その爽やかな輝きは並盛町にも平等に降り注がれていた。


「コケー! きょくげーん!!」


そんな陽光柔らかな中、力強いを通り越し、どこか暑苦しいまでの雄叫びが民家の庭からあがった。

声の主は笹川了平。がっしりとした雄鶏だ。この朝の雄叫びは彼の大切な日課である。これをしないと一日が始まらない。


「ははっ、今日も元気っスね」


そんな了平の頭上からカラリとした声がかけられた。
俊敏そうな体躯の鳩だ。名は山本武。


「おお、山本じゃないか。早いな、どこかに出かけるのか?」
「今日はツナと遠出する約束なんスよ」
「そうか……、気を付けていけよな」
「もちろん!」


そういういなや、武は鳩にしては黒い翼を勢い良くひろげた。


「じゃ、いってきます」
「おう。沢田によろしくな」
「伝えておきます」


パタリと翼を体に叩きつけるように動かし、了平の前で旋回してみせると武は待ち合わせ場所へと向かった。
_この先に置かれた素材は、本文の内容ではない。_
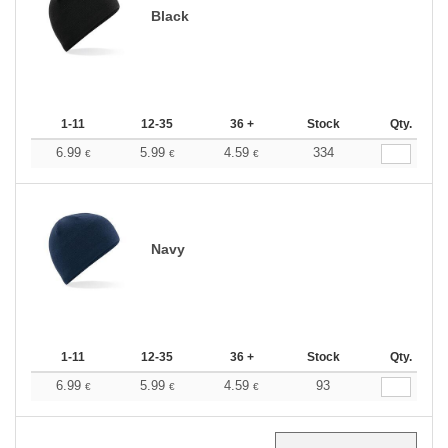
Black
1-11
12-35
36 +
Stock
Qty.
6.99
5.99
4.59
334
€
€
€
Navy
1-11
12-35
36 +
Stock
Qty.
6.99
5.99
4.59
93
€
€
€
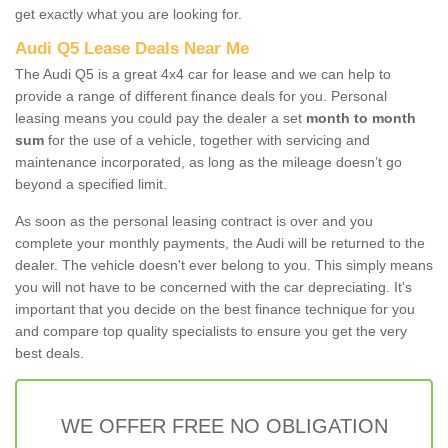
get exactly what you are looking for.
Audi Q5 Lease Deals Near Me
The Audi Q5 is a great 4x4 car for lease and we can help to
provide a range of different finance deals for you. Personal
leasing means you could pay the dealer a set
month to month
sum
for the use of a vehicle, together with servicing and
maintenance incorporated, as long as the mileage doesn’t go
beyond a specified limit.
As soon as the personal leasing contract is over and you
complete your monthly payments, the Audi will be returned to the
dealer. The vehicle doesn't ever belong to you. This simply means
you will not have to be concerned with the car depreciating. It's
important that you decide on the best finance technique for you
and compare top quality specialists to ensure you get the very
best deals.
WE OFFER FREE NO OBLIGATION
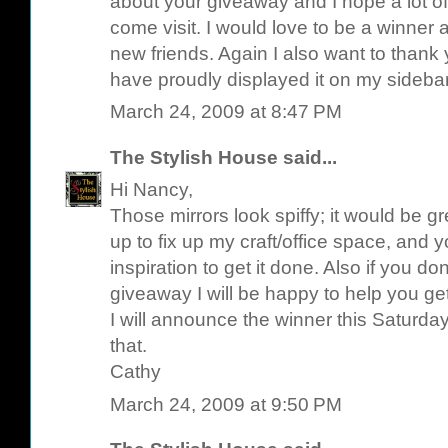
about your giveaway and I hope a lot of
come visit. I would love to be a winner 
new friends. Again I also want to thank 
have proudly displayed it on my sideba
March 24, 2009 at 8:47 PM
The Stylish House
said...
Hi Nancy,
Those mirrors look spiffy; it would be g
up to fix up my craft/office space, and
inspiration to get it done. Also if you d
giveaway I will be happy to help you get
I will announce the winner this Saturday 
that.
Cathy
March 24, 2009 at 9:50 PM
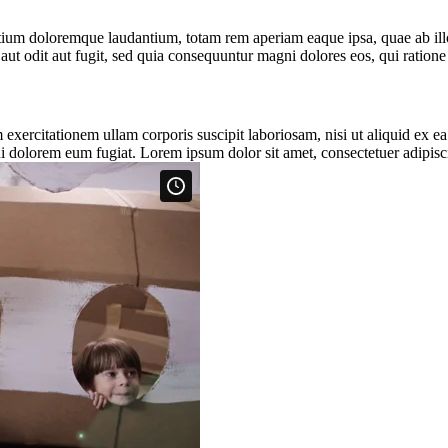
tium doloremque laudantium, totam rem aperiam eaque ipsa, quae ab illo i
aut odit aut fugit, sed quia consequuntur magni dolores eos, qui ratio
xercitationem ullam corporis suscipit laboriosam, nisi ut aliquid ex e
ui dolorem eum fugiat. Lorem ipsum dolor sit amet, consectetuer adipisci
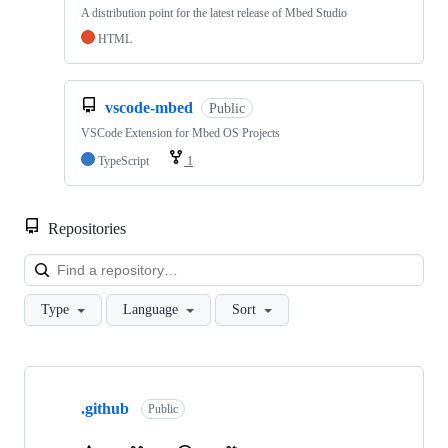
A distribution point for the latest release of Mbed Studio
HTML
vscode-mbed
Public
VSCode Extension for Mbed OS Projects
TypeScript
1
Repositories
Loa
Type
Language
Sort
Showing
10
.github
of
Public
682
repositories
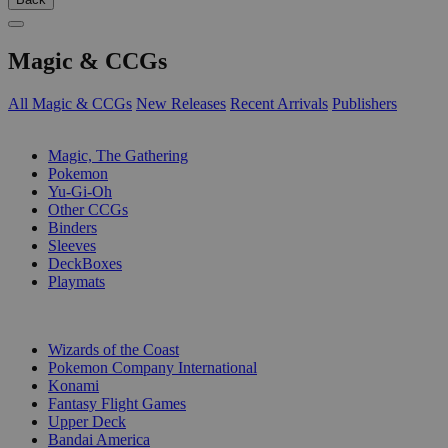
Magic & CCGs
All Magic & CCGs
New Releases
Recent Arrivals
Publishers
SUB-CATEGORIES
Magic, The Gathering
Pokemon
Yu-Gi-Oh
Other CCGs
Binders
Sleeves
DeckBoxes
Playmats
PUBLISHERS
Wizards of the Coast
Pokemon Company International
Konami
Fantasy Flight Games
Upper Deck
Bandai America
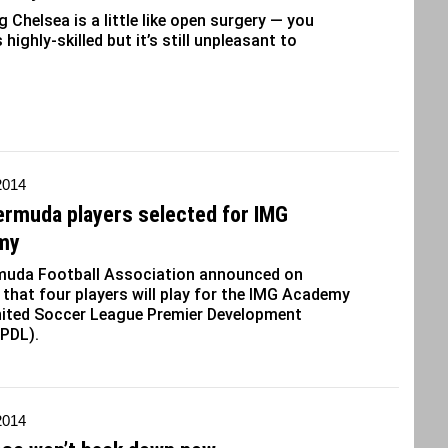
 Chelsea is a little like open surgery — you
 highly-skilled but it’s still unpleasant to
 2014
ermuda players selected for IMG
my
muda Football Association announced on
that four players will play for the IMG Academy
nited Soccer League Premier Development
(PDL).
 2014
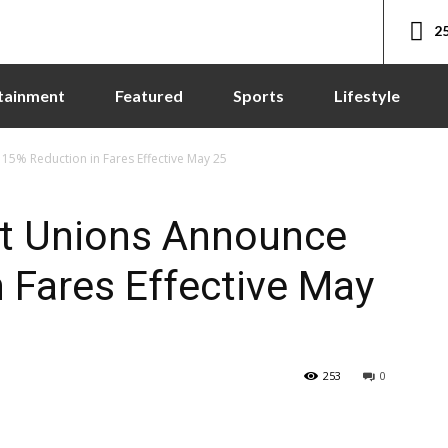
25
tainment
Featured
Sports
Lifestyle
5% Reduction in Fares Effective May 25
t Unions Announce
 Fares Effective May
253
0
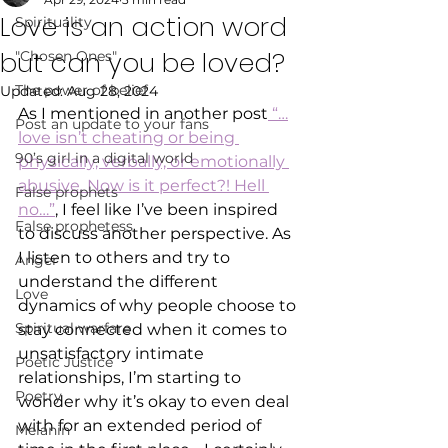
Love is an action word
Spirituality
but can you be loved?
"Chosen Ones"
The power of belief
Updated:
Aug 28, 2024
As I mentioned in another post
 “…
Post an update to your fans
love isn’t cheating or being 
90’s girl in a digital world
physically, verbally, or emotionally 
abusive. Now is it perfect?! Hell 
False prophets
no…”
, I feel like I’ve been inspired 
False prophetess
to discuss another perspective. As 
I listen to others and try to 
Anger
understand the different 
Love
dynamics of why people choose to 
Spiritual warfare
stay connected when it comes to 
unsatisfactory intimate 
Poetic Justice
relationships, I’m starting to 
Poetry
wonder why it’s okay to even deal 
with for an extended period of 
Melanin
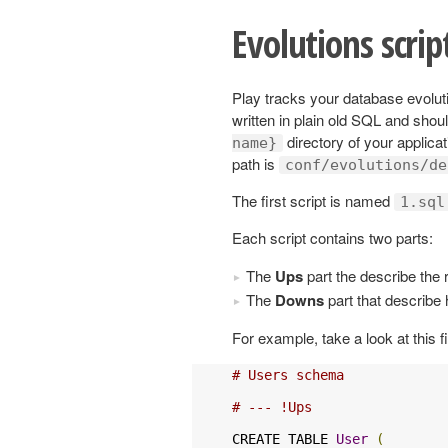
Evolutions scrip
Play tracks your database evoluti
written in plain old SQL and shou
directory of your applicat
name}
path is
conf/evolutions/de
The first script is named
1.sql
Each script contains two parts:
The
Ups
part the describe the 
The
Downs
part that describe 
For example, take a look at this fi
# Users schema
# --- !Ups
CREATE TABLE 
User
(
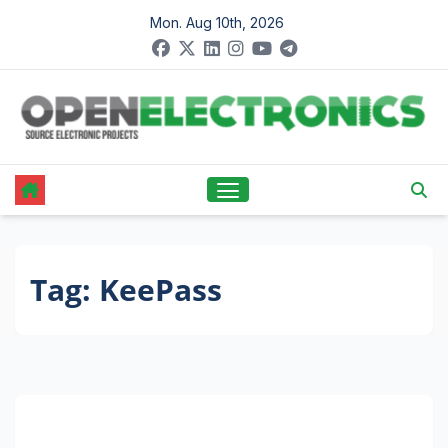
Skip
Mon. Aug 10th, 2026
to
content
Tag:
KeePass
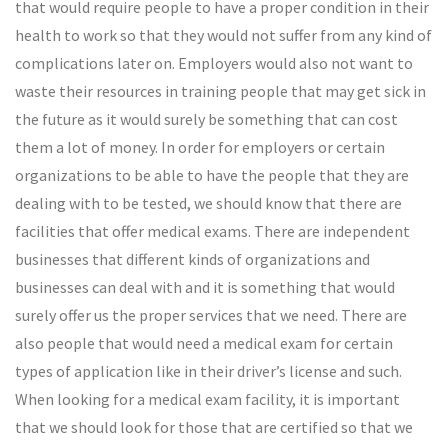
that would require people to have a proper condition in their
health to work so that they would not suffer from any kind of
complications later on. Employers would also not want to
waste their resources in training people that may get sick in
the future as it would surely be something that can cost
them a lot of money. In order for employers or certain
organizations to be able to have the people that they are
dealing with to be tested, we should know that there are
facilities that offer medical exams. There are independent
businesses that different kinds of organizations and
businesses can deal with and it is something that would
surely offer us the proper services that we need. There are
also people that would need a medical exam for certain
types of application like in their driver’s license and such.
When looking for a medical exam facility, it is important
that we should look for those that are certified so that we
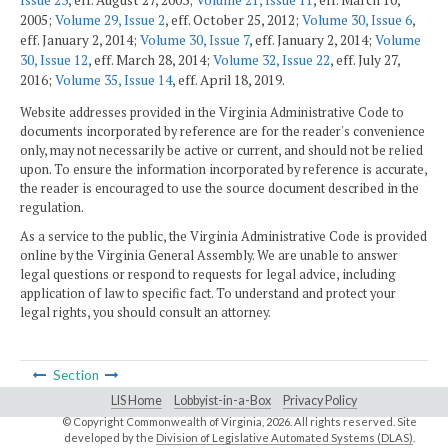
2005;
Volume 29, Issue 2
, eff. October 25, 2012;
Volume 30, Issue 6
,
eff. January 2, 2014;
Volume 30, Issue 7
, eff. January 2, 2014;
Volume
30, Issue 12
, eff. March 28, 2014;
Volume 32, Issue 22
, eff. July 27,
2016;
Volume 35, Issue 14
, eff. April 18, 2019.
Website addresses provided in the Virginia Administrative Code to
documents incorporated by reference are for the reader's convenience
only, may not necessarily be active or current, and should not be relied
upon. To ensure the information incorporated by reference is accurate,
the reader is encouraged to use the source document described in the
regulation.
As a service to the public, the Virginia Administrative Code is provided
online by the Virginia General Assembly. We are unable to answer
legal questions or respond to requests for legal advice, including
application of law to specific fact. To understand and protect your
legal rights, you should consult an attorney.
Section
LIS Home
Lobbyist-in-a-Box
Privacy Policy
© Copyright Commonwealth of Virginia,
2026. All rights reserved. Site
developed by the
Division of Legislative Automated Systems (DLAS)
.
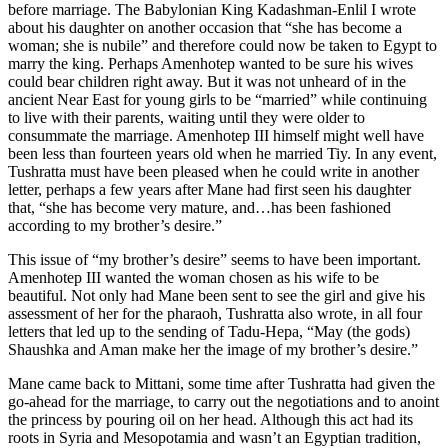
before marriage. The Babylonian King Kadashman-Enlil I wrote
about his daughter on another occasion that “she has become a
woman; she is nubile” and therefore could now be taken to Egypt to
marry the king. Perhaps Amenhotep wanted to be sure his wives
could bear children right away. But it was not unheard of in the
ancient Near East for young girls to be “married” while continuing
to live with their parents, waiting until they were older to
consummate the marriage. Amenhotep III himself might well have
been less than fourteen years old when he married Tiy. In any event,
Tushratta must have been pleased when he could write in another
letter, perhaps a few years after Mane had first seen his daughter
that, “she has become very mature, and…has been fashioned
according to my brother’s desire.”
This issue of “my brother’s desire” seems to have been important.
Amenhotep III wanted the woman chosen as his wife to be
beautiful. Not only had Mane been sent to see the girl and give his
assessment of her for the pharaoh, Tushratta also wrote, in all four
letters that led up to the sending of Tadu-Hepa, “May (the gods)
Shaushka and Aman make her the image of my brother’s desire.”
Mane came back to Mittani, some time after Tushratta had given the
go-ahead for the marriage, to carry out the negotiations and to anoint
the princess by pouring oil on her head. Although this act had its
roots in Syria and Mesopotamia and wasn’t an Egyptian tradition,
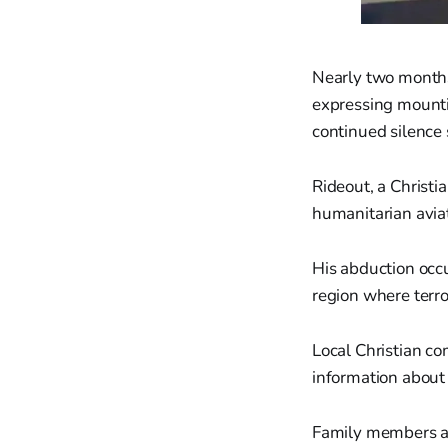
Nearly two months 
expressing mounti
continued silence 
Rideout, a Christi
humanitarian aviat
His abduction occu
region where terro
Local Christian c
information about 
Family members an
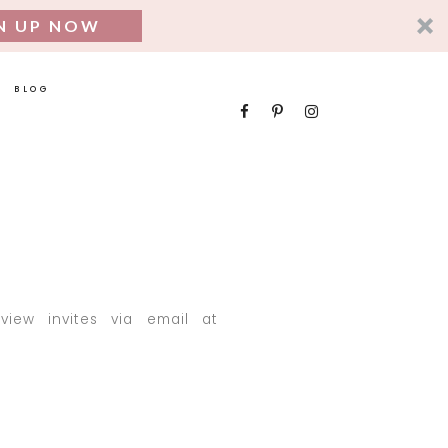
N UP NOW
BLOG
iew invites via email at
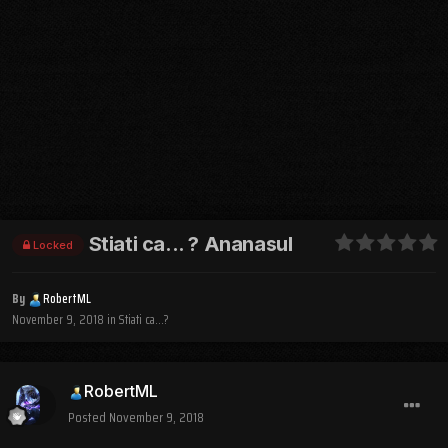
Stiati ca... ? Ananasul
Locked
By
RobertML
November 9, 2018
in
Stiati ca...?
RobertML
Posted
November 9, 2018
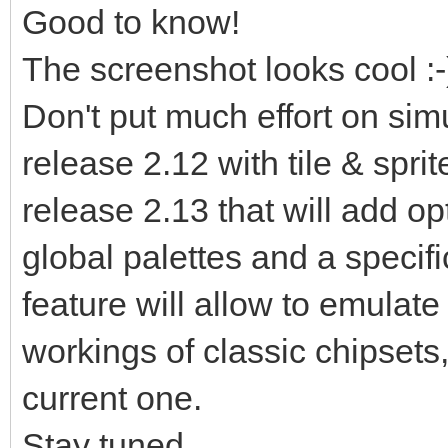
Good to know!
The screenshot looks cool :-
Don't put much effort on simu
release 2.12 with tile & spri
release 2.13 that will add opt
global palettes and a specifi
feature will allow to emulate 
workings of classic chipsets,
current one.
Stay tuned...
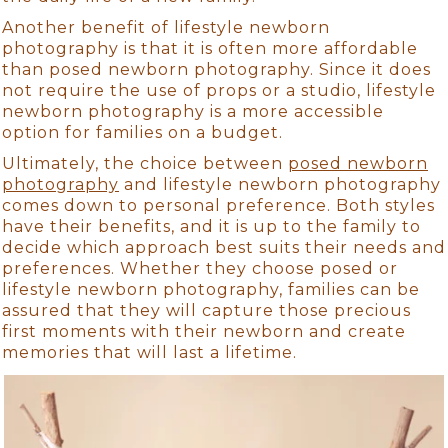
Another benefit of lifestyle newborn
photography is that it is often more affordable
than posed newborn photography. Since it does
not require the use of props or a studio, lifestyle
newborn photography is a more accessible
option for families on a budget.
Ultimately, the choice between
posed newborn
photography
and lifestyle newborn photography
comes down to personal preference. Both styles
have their benefits, and it is up to the family to
decide which approach best suits their needs and
preferences. Whether they choose posed or
lifestyle newborn photography, families can be
assured that they will capture those precious
first moments with their newborn and create
memories that will last a lifetime.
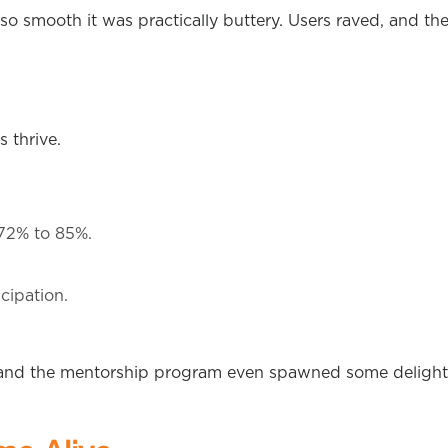
o smooth it was practically buttery. Users raved, and th
 thrive.
72% to 85%.
cipation.
and the mentorship program even spawned some delight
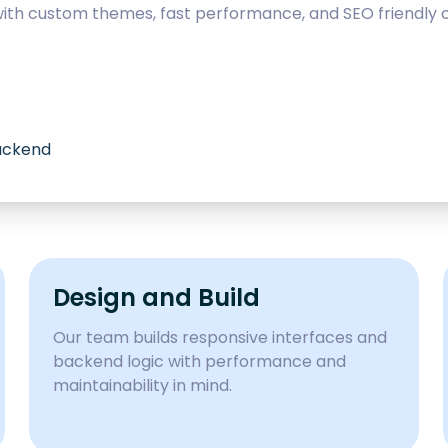
with custom themes, fast performance, and SEO friendly c
backend
Design and Build
Our team builds responsive interfaces and
backend logic with performance and
maintainability in mind.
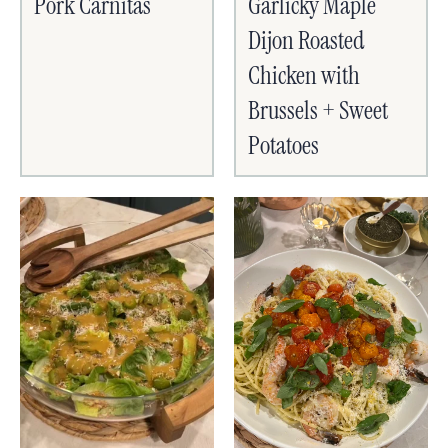
Pork Carnitas
Garlicky Maple
Dijon Roasted
Chicken with
Brussels + Sweet
Potatoes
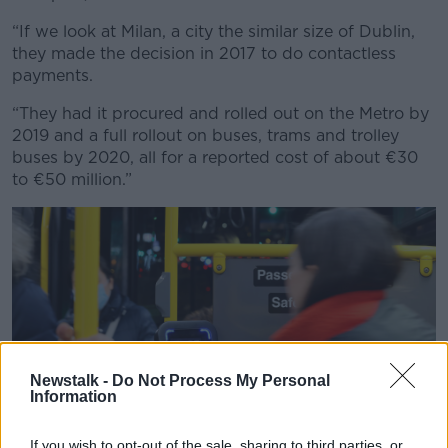
“If we look at Milan, a city the similar size of Dublin,
they made the decision in 2017 to do contactless
payments.
“They had it procured and rolled out on the Metro by
2019 and a full rollout on buses, trams and trolley
buses by 2020, all for a reported cost of about €30
to €50 million.”
Newstalk -
Do Not Process My Personal
Information
If you wish to opt-out of the sale, sharing to third parties, or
ぱたぱたと翼を強くはばたかせること数分。待ち合わせの場所である、並森一大きい樹へ武は辿り着いた。


「んーと……、ツナ来てっかな?」


手ごろな枝へと留まると、軽く左右に首を振り探る。が、どうやらまだ待ち人は来ていないようだ。

そういえば、鳥は性質状朝方であるはずなのに、待ち人は朝に弱かったはずだ。

すっかりそのことを失念していた。


「……まだ寝てっかな」


漠然と思いついたかのように、なにも考えないでそう言葉にだしただけであったが、考えれば考えるほどそうしか思えない。


「うし、迎えに行くか!」


思い立ったらすぐ行動。

武は再び翼をひろげたのだった。